Did a Group of College Students Fix Facebook’s Fake News Problem?

It took just 36 hours for the students to build “FiB: Stop living a lie,” a Chrome browser extension which aims to verify legitimate news sources

November 15, 2016
Photo: iStock

Four college students created a browser extension capable of verifying internet news sources, which could be a godsend for Facebook users frustrated by bogus stories on their newsfeed.

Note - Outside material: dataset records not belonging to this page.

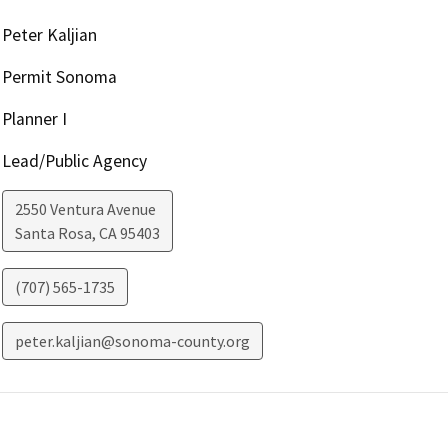
Peter Kaljian
Permit Sonoma
Planner I
Lead/Public Agency
2550 Ventura Avenue
Santa Rosa
,
CA
95403
(707) 565-1735
peter.kaljian@sonoma-county.org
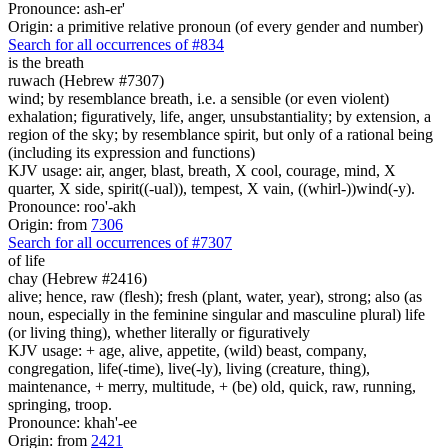
Pronounce: ash-er'
Origin: a primitive relative pronoun (of every gender and number)
Search for all occurrences of #834
is
the breath
ruwach (Hebrew #7307)
wind; by resemblance breath, i.e. a sensible (or even violent)
exhalation; figuratively, life, anger, unsubstantiality; by extension, a
region of the sky; by resemblance spirit, but only of a rational being
(including its expression and functions)
KJV usage: air, anger, blast, breath, X cool, courage, mind, X
quarter, X side, spirit((-ual)), tempest, X vain, ((whirl-))wind(-y).
Pronounce: roo'-akh
Origin: from
7306
Search for all occurrences of #7307
of life
chay (Hebrew #2416)
alive; hence, raw (flesh); fresh (plant, water, year), strong; also (as
noun, especially in the feminine singular and masculine plural) life
(or living thing), whether literally or figuratively
KJV usage: + age, alive, appetite, (wild) beast, company,
congregation, life(-time), live(-ly), living (creature, thing),
maintenance, + merry, multitude, + (be) old, quick, raw, running,
springing, troop.
Pronounce: khah'-ee
Origin: from
2421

During a “hackathon” at Princeton University, four students from different colleges came together and — in just 36 hours — put together an algorithm which they think can separate legitimate news from fake news. They then baked it into a Chrome browser extension called “FiB: Stop living a lie.”

So, how does it work?

“It classifies every post, be it pictures (Twitter snapshots), adult content pictures, fake links, malware links, fake news links as verified or non-verified using artificial intelligence,” Nabanita De, a master’s student in computer science at the University of Massachusetts at Amherst, told Business Insider. Then, if the browser plug-in determines the story is verified, it adds a little tag in the corner letting users know.

Facebook and its CEO Mark Zuckerberg have faced a rising tide of criticism for the social media platform’s role in the 2016 presidential election, with critics arguing the its laissez faire approach to news aggregation allowed users to be mislead by bogus or heavily spun news stories. However, the students behind “Fib” believe their extension may be the first step toward a solution.